More than likely you have a "herm" tree.
they dont need a pollinator.
most seed these days, even from grocery store fruit is HERM... its easier for the growers to not have to worry about pollination.
it depends on the variety and seed source though.

They usually go from flower to fruit in 3-4 months, but it can be much longer over winter - depending on climate of course.
I am in New Orleans, and the ones that dont ripen before the first frost, usually stay on the tree until spring.

One year i had several fruit stay on the tree, and the flavor seemed not to be effected.
another year they dropped the fruit

and last year, it was abnormally cold
(several hard freezes below 30F)
and killed all my outdoor trees.

i have had fruit ripen in January once, after a spell of 4-5 very warm days. they tasted fine.

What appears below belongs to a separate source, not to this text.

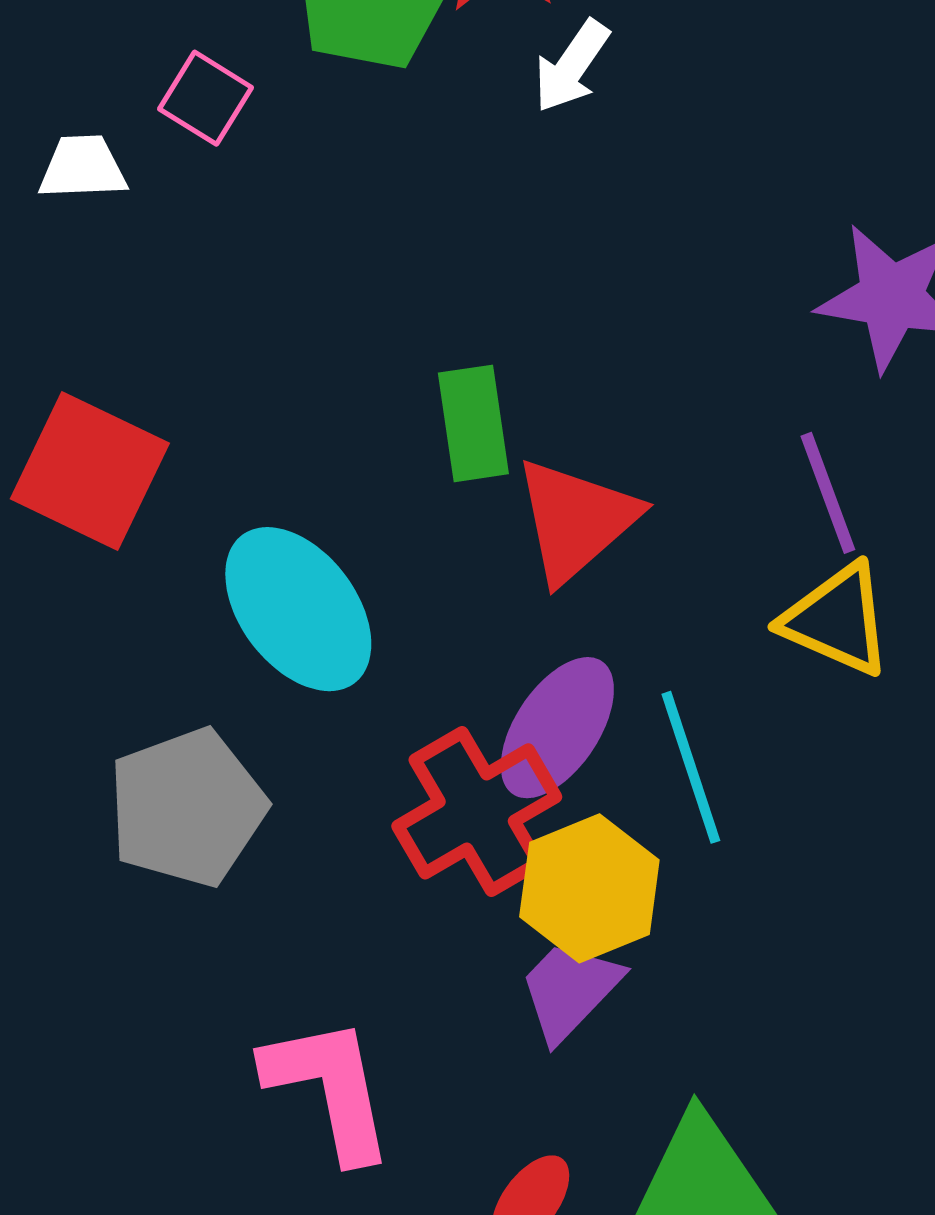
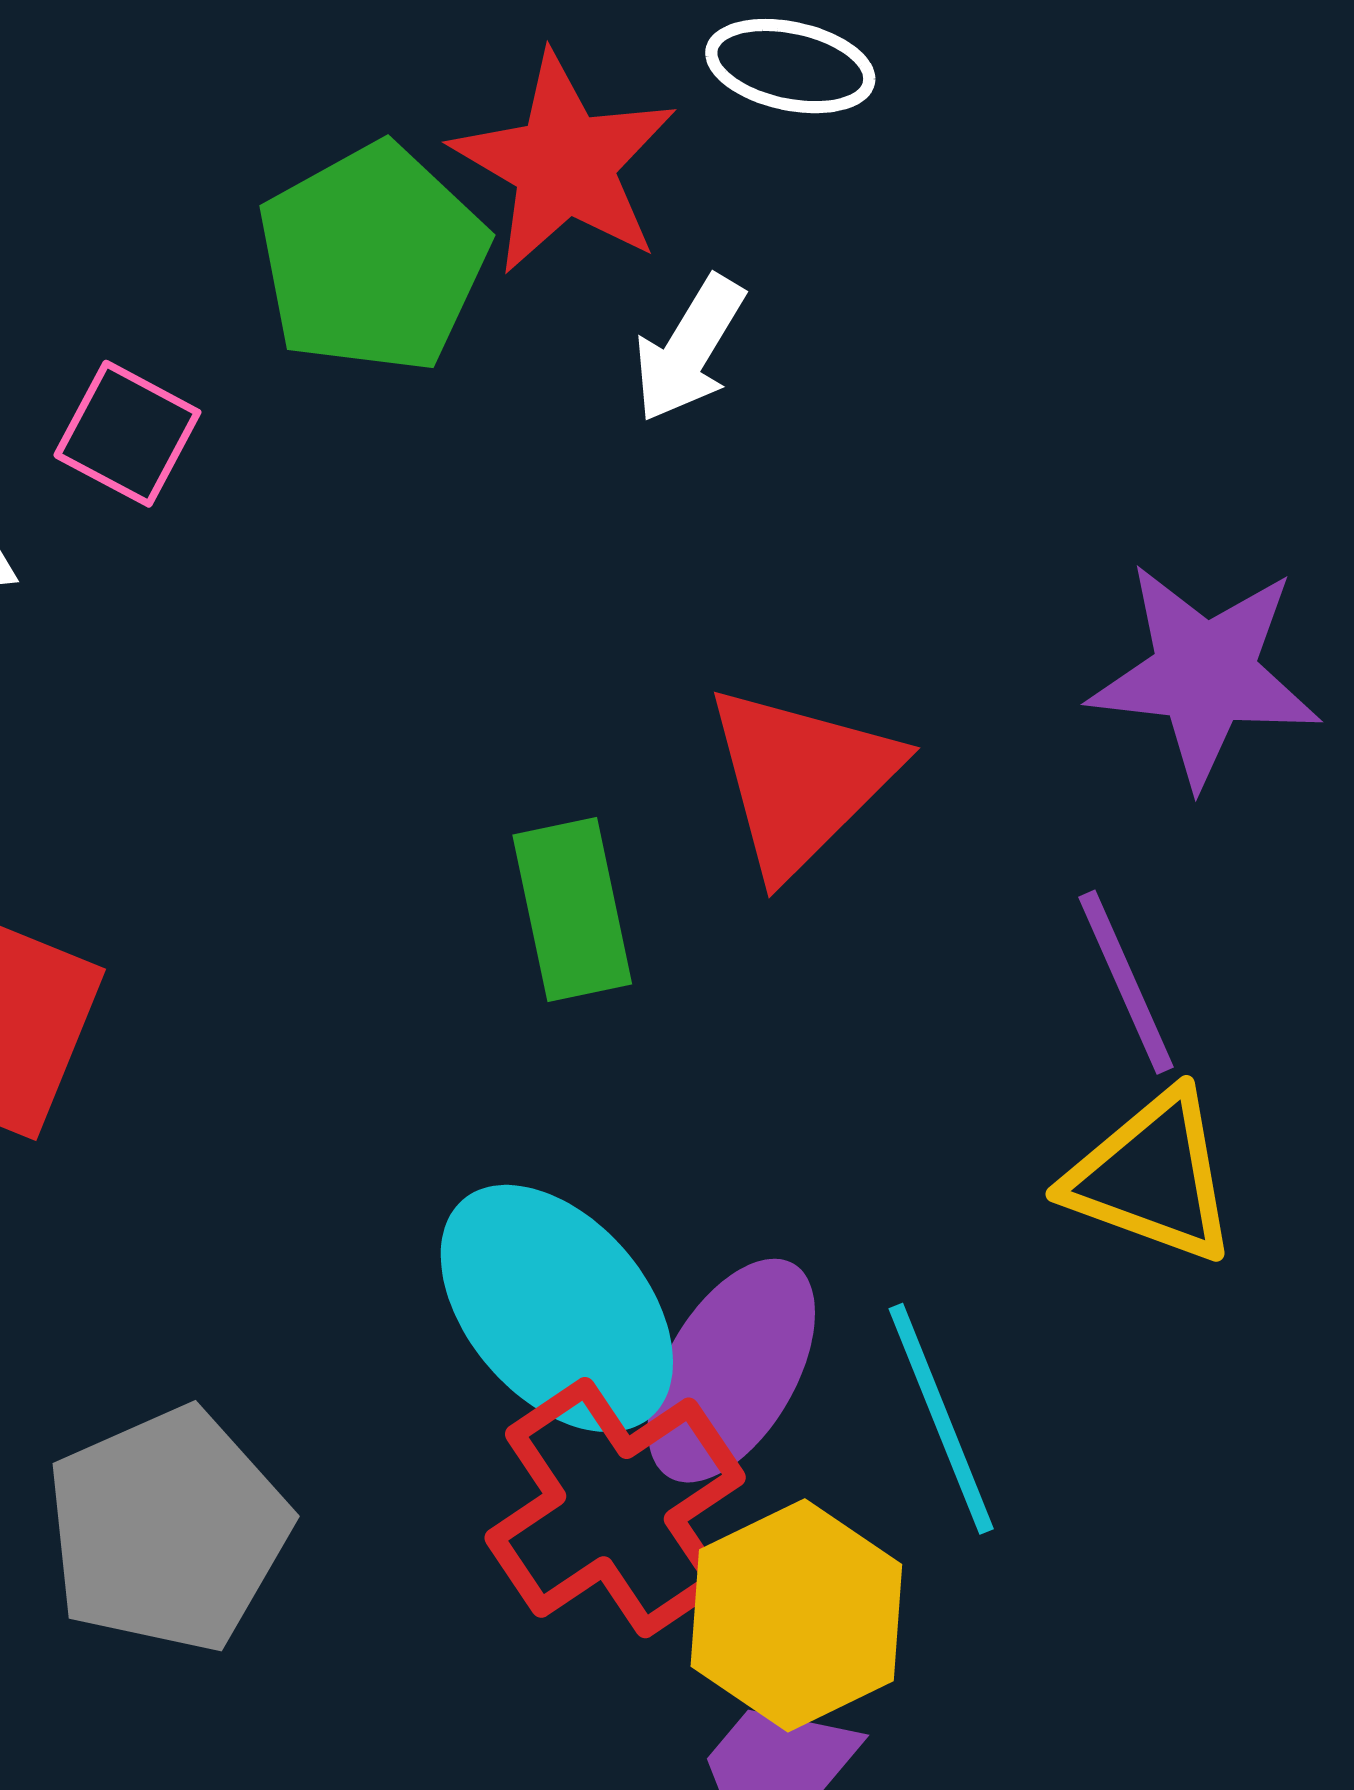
red triangle: (576, 520) -> (801, 779), moved
cyan ellipse: (298, 609) -> (557, 1308), moved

fruit will drop after they STOP growing.
normally they will ripen first, but, if something happens to the tree to make the fruit stop growing, they usually drop in a few days.
this is most fruit, not just papaya.

If a green fruit drops, or, if you want to force it to ripen,, you can stab several small holes in the fruit.
you want to sap to leak out as much as possible.
it should ripen a few days after that.
it will turn color and feel soft.

i leave mine on as long as possible, untill they are mostly yellow, with a tad bit of orange.
they seem to taste better that way.
mostly orange is even better, but then you run the risk of spots starting to rot.

you can cover the fruit with a plastic/paper bag, or even chicken wire around the lower part of the fruit bunch to deter squirrels and birds.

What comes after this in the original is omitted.